Disclaimer: I don't own anyone.
Rated: M
Warning(s): Slash, Incest, Non-Con, Crime, etc.


After a few days, it was determined that Brock would live. I can't say that I was thrilled about the news, because he would still be out there and it terrified me to no end to think that, even from jail, he could still mess with my head. On the other hand, I wasn't disappointed either. Even if he was an abusive bastard, he was still my brother. At the end of the day, blood is thicker than water. Family will stick by you and defend you, even in the worst of circumstances. And that fact made my father's life hell.

From what little my father could collect from Randy and I, he knew that Adam had been innocent. He didn't have any form of weapon on him, hadn't threatened Brock in any way, or anything like that. So, in a sense, I suppose that he knew that Brock was guilty. But, at the same time, a father never wants to think that his son is capable of shooting a man for no reason at all. Apparently, Dad hadn't even known that Brock owned a firearm. As it turned out, there was a lot that he didn't know about Brock…

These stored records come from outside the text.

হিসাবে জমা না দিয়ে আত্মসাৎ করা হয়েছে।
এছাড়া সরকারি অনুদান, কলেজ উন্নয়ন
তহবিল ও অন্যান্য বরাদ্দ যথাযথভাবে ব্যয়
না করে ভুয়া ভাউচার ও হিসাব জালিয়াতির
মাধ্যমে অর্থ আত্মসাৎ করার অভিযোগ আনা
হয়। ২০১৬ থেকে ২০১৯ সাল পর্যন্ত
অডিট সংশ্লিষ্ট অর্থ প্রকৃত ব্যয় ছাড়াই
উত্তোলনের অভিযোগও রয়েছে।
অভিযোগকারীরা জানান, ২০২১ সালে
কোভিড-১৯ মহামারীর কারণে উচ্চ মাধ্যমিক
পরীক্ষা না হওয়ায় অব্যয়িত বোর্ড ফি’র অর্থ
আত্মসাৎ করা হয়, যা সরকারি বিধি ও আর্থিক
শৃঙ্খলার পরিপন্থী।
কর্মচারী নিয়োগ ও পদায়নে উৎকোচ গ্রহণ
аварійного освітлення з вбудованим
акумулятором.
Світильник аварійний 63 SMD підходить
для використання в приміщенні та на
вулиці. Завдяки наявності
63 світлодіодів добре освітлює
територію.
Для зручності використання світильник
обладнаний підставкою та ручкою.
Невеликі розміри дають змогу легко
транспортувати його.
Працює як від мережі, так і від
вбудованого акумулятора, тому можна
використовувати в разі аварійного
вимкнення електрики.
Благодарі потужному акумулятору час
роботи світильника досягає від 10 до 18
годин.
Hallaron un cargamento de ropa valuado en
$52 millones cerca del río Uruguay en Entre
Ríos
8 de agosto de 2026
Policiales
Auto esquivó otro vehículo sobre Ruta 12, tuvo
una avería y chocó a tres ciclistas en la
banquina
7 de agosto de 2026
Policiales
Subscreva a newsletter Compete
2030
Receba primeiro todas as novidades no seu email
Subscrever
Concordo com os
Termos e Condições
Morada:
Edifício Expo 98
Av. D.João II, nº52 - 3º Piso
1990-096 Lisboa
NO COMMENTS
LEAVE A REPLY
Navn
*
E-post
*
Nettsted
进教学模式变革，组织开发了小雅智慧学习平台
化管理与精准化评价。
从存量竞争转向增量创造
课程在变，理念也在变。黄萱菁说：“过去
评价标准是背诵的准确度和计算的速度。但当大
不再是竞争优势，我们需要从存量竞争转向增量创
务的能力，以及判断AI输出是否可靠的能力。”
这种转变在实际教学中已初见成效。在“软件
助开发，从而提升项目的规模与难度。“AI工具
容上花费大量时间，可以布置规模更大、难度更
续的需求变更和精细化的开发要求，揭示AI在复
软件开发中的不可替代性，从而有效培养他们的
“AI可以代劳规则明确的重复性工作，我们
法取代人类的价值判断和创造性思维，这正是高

"I feel like I haven't seen you in a month of Sundays!" Phil motioned to the chair beside his bed. I slid into it easily, thankful that I didn't have to be on my feet anymore. "How have you been? Believe me when I say that you look like shit, Johnny."

I offered an awkward smile. He certainly did know a hundred and one ways to make a man feel shitty about himself. "I've been better. This is only my second day home after a three day stay in the hospital, so…" I trailed off.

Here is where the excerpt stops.